======== GIVEN RECORDS

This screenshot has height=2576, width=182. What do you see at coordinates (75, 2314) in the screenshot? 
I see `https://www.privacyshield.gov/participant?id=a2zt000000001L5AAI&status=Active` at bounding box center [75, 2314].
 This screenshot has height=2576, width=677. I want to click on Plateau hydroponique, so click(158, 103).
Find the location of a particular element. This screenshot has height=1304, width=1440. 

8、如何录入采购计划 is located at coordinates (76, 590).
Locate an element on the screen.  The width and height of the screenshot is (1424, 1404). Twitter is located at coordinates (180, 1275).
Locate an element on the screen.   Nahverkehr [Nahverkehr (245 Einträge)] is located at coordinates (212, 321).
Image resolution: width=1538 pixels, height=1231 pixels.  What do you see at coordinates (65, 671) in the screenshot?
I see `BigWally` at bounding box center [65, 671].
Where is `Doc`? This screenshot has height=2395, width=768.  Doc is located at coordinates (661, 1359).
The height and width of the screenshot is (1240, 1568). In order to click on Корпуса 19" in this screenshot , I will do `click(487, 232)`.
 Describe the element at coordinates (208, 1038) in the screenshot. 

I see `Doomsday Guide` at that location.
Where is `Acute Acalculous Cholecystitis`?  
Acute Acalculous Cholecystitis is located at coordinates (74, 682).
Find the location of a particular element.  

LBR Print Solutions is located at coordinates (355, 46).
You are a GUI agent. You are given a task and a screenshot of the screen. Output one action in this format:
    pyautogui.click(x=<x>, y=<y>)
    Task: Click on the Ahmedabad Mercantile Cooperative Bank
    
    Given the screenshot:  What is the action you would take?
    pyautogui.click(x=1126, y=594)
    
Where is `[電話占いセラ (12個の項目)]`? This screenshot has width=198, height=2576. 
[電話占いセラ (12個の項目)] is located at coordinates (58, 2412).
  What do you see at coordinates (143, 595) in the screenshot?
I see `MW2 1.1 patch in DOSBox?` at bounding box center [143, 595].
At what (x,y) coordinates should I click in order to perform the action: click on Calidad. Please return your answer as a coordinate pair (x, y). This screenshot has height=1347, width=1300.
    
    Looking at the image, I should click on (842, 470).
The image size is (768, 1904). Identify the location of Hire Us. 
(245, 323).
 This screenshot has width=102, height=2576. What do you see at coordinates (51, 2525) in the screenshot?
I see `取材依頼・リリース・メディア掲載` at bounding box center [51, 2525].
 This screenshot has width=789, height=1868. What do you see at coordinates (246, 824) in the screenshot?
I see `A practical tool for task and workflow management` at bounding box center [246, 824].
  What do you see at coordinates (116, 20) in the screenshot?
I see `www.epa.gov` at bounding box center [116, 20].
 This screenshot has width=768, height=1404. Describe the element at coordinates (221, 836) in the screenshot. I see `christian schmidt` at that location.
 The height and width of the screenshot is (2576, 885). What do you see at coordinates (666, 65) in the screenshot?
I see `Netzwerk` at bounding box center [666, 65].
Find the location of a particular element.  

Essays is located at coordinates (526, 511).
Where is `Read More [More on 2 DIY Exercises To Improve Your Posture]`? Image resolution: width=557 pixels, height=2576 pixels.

================

YOUR OBJECTIVE →
All lines of the data above must be repeated exactly.

SOLUTION TO THE PROBLEM →
This screenshot has height=2576, width=182. What do you see at coordinates (75, 2314) in the screenshot? 
I see `https://www.privacyshield.gov/participant?id=a2zt000000001L5AAI&status=Active` at bounding box center [75, 2314].
 This screenshot has height=2576, width=677. I want to click on Plateau hydroponique, so click(158, 103).
Find the location of a particular element. This screenshot has height=1304, width=1440. 

8、如何录入采购计划 is located at coordinates (76, 590).
Locate an element on the screen.  The width and height of the screenshot is (1424, 1404). Twitter is located at coordinates (180, 1275).
Locate an element on the screen.   Nahverkehr [Nahverkehr (245 Einträge)] is located at coordinates (212, 321).
Image resolution: width=1538 pixels, height=1231 pixels.  What do you see at coordinates (65, 671) in the screenshot?
I see `BigWally` at bounding box center [65, 671].
Where is `Doc`? This screenshot has height=2395, width=768.  Doc is located at coordinates (661, 1359).
The height and width of the screenshot is (1240, 1568). In order to click on Корпуса 19" in this screenshot , I will do `click(487, 232)`.
 Describe the element at coordinates (208, 1038) in the screenshot. 

I see `Doomsday Guide` at that location.
Where is `Acute Acalculous Cholecystitis`?  
Acute Acalculous Cholecystitis is located at coordinates (74, 682).
Find the location of a particular element.  

LBR Print Solutions is located at coordinates (355, 46).
You are a GUI agent. You are given a task and a screenshot of the screen. Output one action in this format:
    pyautogui.click(x=<x>, y=<y>)
    Task: Click on the Ahmedabad Mercantile Cooperative Bank
    
    Given the screenshot:  What is the action you would take?
    pyautogui.click(x=1126, y=594)
    
Where is `[電話占いセラ (12個の項目)]`? This screenshot has width=198, height=2576. 
[電話占いセラ (12個の項目)] is located at coordinates (58, 2412).
  What do you see at coordinates (143, 595) in the screenshot?
I see `MW2 1.1 patch in DOSBox?` at bounding box center [143, 595].
At what (x,y) coordinates should I click in order to perform the action: click on Calidad. Please return your answer as a coordinate pair (x, y). This screenshot has height=1347, width=1300.
    
    Looking at the image, I should click on (842, 470).
The image size is (768, 1904). Identify the location of Hire Us. 
(245, 323).
 This screenshot has width=102, height=2576. What do you see at coordinates (51, 2525) in the screenshot?
I see `取材依頼・リリース・メディア掲載` at bounding box center [51, 2525].
 This screenshot has width=789, height=1868. What do you see at coordinates (246, 824) in the screenshot?
I see `A practical tool for task and workflow management` at bounding box center [246, 824].
  What do you see at coordinates (116, 20) in the screenshot?
I see `www.epa.gov` at bounding box center [116, 20].
 This screenshot has width=768, height=1404. Describe the element at coordinates (221, 836) in the screenshot. I see `christian schmidt` at that location.
 The height and width of the screenshot is (2576, 885). What do you see at coordinates (666, 65) in the screenshot?
I see `Netzwerk` at bounding box center [666, 65].
Find the location of a particular element.  

Essays is located at coordinates (526, 511).
Where is `Read More [More on 2 DIY Exercises To Improve Your Posture]`? Image resolution: width=557 pixels, height=2576 pixels.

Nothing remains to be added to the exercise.